Saturday, September 22, 2012

Damn

The doctor was wrong.  I kinda figured this would be the case, but I had my hopes up to be the one who was wrong.  How often can you say that?  "Boy oh boy do I hope I'm wrong!"  The pain seemed to settle in a bit later, so by noon yesterday, I still had hope.  When I got home, though, I could tell it was getting worse and the football game was likely out of the question.

I took a pain pill and a nap, but when I woke up, it was even worse.  One more football game missed.  This morning, it's the worst it's ever been.  This time is different, though.  This time, I can chant "One more time.  One more time.  One more time."  I'm almost done.  This is the last time I have to feel this way.  By Tuesday or Wednesday, the pain will subside and then I get a month off.  A month of NO treatment of ANY kind.

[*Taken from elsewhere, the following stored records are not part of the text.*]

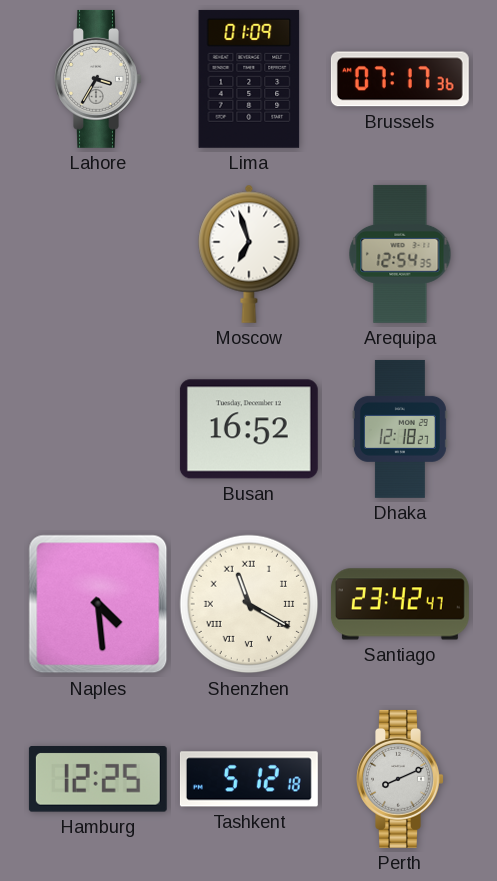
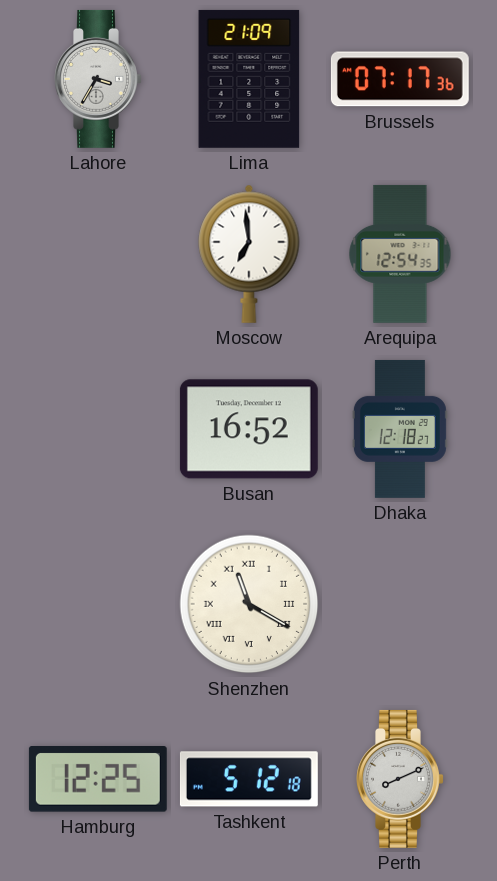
Lima: 01:09 -> 21:09
Moscow: 6:57 -> 6:59
Naples: 4:29 -> none
Santiago: 23:42 -> none
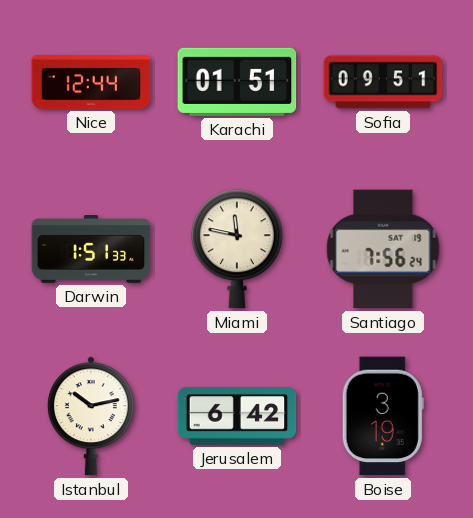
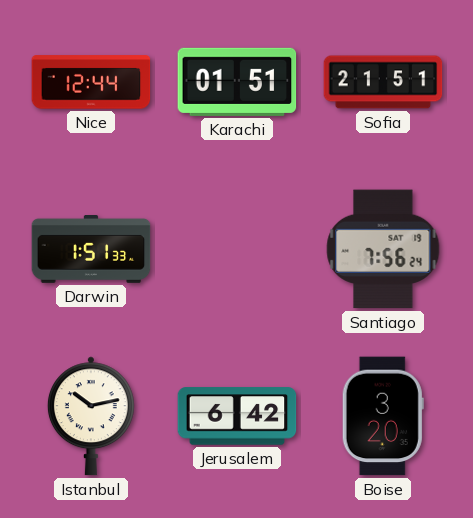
Sofia: 09:51 -> 21:51
Miami: 11:47 -> none
Boise: 3:19 -> 3:20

After that month, radiation will likely start, but that'll be a cake-walk compared to this stupid Taxol.  It may make me tired.  Tired is something I can handle.  That's why they make coffee, I think.  Anyway, I'll know more about that plan on Monday.  Kevin will pick me up and we'll go for a consult with the radiology oncologist.  Then we'll know the plan.

For now, I'll sit right here.  I hurt, but I know it's going to end soon.  Somehow, that makes it better.  I've showered and moved to the recliner, so I am among the living.  This is likely the most activity I'll see today, though.  One more time.